• _BRIEF_
Please retype the entries below exactly as they are written.

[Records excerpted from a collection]
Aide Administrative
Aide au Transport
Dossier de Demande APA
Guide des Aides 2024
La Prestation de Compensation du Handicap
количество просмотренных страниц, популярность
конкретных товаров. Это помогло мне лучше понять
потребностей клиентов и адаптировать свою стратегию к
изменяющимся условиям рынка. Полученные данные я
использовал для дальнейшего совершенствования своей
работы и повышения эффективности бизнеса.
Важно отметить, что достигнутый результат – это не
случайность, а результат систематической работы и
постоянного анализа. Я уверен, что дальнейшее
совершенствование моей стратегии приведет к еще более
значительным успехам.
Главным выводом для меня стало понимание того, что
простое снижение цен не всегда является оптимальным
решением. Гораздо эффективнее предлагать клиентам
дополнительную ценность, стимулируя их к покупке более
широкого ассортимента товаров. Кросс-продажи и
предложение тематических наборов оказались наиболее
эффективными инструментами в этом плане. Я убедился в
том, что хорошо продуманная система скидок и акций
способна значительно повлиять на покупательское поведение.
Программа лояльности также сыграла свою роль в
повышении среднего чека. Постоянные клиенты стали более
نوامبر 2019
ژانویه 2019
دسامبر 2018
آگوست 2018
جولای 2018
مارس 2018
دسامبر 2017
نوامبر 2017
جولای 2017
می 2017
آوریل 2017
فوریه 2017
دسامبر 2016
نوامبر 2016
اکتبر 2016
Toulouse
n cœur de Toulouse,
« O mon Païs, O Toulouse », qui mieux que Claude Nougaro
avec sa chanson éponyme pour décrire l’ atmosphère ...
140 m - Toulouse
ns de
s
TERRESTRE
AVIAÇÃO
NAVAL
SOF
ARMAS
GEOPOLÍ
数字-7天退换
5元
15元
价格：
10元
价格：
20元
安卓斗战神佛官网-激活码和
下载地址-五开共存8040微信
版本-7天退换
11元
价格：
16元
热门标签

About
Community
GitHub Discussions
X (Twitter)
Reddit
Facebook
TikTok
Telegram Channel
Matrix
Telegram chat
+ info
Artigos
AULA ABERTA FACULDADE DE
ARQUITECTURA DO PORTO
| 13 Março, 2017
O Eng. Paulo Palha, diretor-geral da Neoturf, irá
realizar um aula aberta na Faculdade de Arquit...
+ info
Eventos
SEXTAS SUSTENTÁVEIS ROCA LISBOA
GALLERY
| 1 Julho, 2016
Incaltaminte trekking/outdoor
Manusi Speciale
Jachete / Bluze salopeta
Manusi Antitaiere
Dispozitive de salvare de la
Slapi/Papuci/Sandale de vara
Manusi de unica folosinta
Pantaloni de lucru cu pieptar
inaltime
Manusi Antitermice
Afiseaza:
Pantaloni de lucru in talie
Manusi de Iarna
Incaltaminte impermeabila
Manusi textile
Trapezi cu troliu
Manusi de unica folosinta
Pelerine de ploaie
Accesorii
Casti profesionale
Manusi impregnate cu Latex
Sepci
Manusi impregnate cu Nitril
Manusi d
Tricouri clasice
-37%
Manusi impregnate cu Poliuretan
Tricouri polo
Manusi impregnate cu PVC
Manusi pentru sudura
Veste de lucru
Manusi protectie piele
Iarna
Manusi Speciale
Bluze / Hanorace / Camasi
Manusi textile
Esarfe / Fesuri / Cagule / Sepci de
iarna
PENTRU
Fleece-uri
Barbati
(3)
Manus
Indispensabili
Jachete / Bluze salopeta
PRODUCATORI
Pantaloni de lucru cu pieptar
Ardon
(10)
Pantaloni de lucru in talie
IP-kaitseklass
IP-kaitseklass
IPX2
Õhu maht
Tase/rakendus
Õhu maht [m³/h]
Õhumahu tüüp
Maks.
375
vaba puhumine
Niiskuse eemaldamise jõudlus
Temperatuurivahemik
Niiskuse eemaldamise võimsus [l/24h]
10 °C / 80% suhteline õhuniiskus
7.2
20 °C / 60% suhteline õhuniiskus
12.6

• _RESPONSE BOX_
Aide Administrative
Aide au Transport
Dossier de Demande APA
Guide des Aides 2024
La Prestation de Compensation du Handicap
количество просмотренных страниц, популярность
конкретных товаров. Это помогло мне лучше понять
потребностей клиентов и адаптировать свою стратегию к
изменяющимся условиям рынка. Полученные данные я
использовал для дальнейшего совершенствования своей
работы и повышения эффективности бизнеса.
Важно отметить, что достигнутый результат – это не
случайность, а результат систематической работы и
постоянного анализа. Я уверен, что дальнейшее
совершенствование моей стратегии приведет к еще более
значительным успехам.
Главным выводом для меня стало понимание того, что
простое снижение цен не всегда является оптимальным
решением. Гораздо эффективнее предлагать клиентам
дополнительную ценность, стимулируя их к покупке более
широкого ассортимента товаров. Кросс-продажи и
предложение тематических наборов оказались наиболее
эффективными инструментами в этом плане. Я убедился в
том, что хорошо продуманная система скидок и акций
способна значительно повлиять на покупательское поведение.
Программа лояльности также сыграла свою роль в
повышении среднего чека. Постоянные клиенты стали более
نوامبر 2019
ژانویه 2019
دسامبر 2018
آگوست 2018
جولای 2018
مارس 2018
دسامبر 2017
نوامبر 2017
جولای 2017
می 2017
آوریل 2017
فوریه 2017
دسامبر 2016
نوامبر 2016
اکتبر 2016
Toulouse
n cœur de Toulouse,
« O mon Païs, O Toulouse », qui mieux que Claude Nougaro
avec sa chanson éponyme pour décrire l’ atmosphère ...
140 m - Toulouse
ns de
s
TERRESTRE
AVIAÇÃO
NAVAL
SOF
ARMAS
GEOPOLÍ
数字-7天退换
5元
15元
价格：
10元
价格：
20元
安卓斗战神佛官网-激活码和
下载地址-五开共存8040微信
版本-7天退换
11元
价格：
16元
热门标签

About
Community
GitHub Discussions
X (Twitter)
Reddit
Facebook
TikTok
Telegram Channel
Matrix
Telegram chat
+ info
Artigos
AULA ABERTA FACULDADE DE
ARQUITECTURA DO PORTO
| 13 Março, 2017
O Eng. Paulo Palha, diretor-geral da Neoturf, irá
realizar um aula aberta na Faculdade de Arquit...
+ info
Eventos
SEXTAS SUSTENTÁVEIS ROCA LISBOA
GALLERY
| 1 Julho, 2016
Incaltaminte trekking/outdoor
Manusi Speciale
Jachete / Bluze salopeta
Manusi Antitaiere
Dispozitive de salvare de la
Slapi/Papuci/Sandale de vara
Manusi de unica folosinta
Pantaloni de lucru cu pieptar
inaltime
Manusi Antitermice
Afiseaza:
Pantaloni de lucru in talie
Manusi de Iarna
Incaltaminte impermeabila
Manusi textile
Trapezi cu troliu
Manusi de unica folosinta
Pelerine de ploaie
Accesorii
Casti profesionale
Manusi impregnate cu Latex
Sepci
Manusi impregnate cu Nitril
Manusi d
Tricouri clasice
-37%
Manusi impregnate cu Poliuretan
Tricouri polo
Manusi impregnate cu PVC
Manusi pentru sudura
Veste de lucru
Manusi protectie piele
Iarna
Manusi Speciale
Bluze / Hanorace / Camasi
Manusi textile
Esarfe / Fesuri / Cagule / Sepci de
iarna
PENTRU
Fleece-uri
Barbati
(3)
Manus
Indispensabili
Jachete / Bluze salopeta
PRODUCATORI
Pantaloni de lucru cu pieptar
Ardon
(10)
Pantaloni de lucru in talie
IP-kaitseklass
IP-kaitseklass
IPX2
Õhu maht
Tase/rakendus
Õhu maht [m³/h]
Õhumahu tüüp
Maks.
375
vaba puhumine
Niiskuse eemaldamise jõudlus
Temperatuurivahemik
Niiskuse eemaldamise võimsus [l/24h]
10 °C / 80% suhteline õhuniiskus
7.2
20 °C / 60% suhteline õhuniiskus
12.6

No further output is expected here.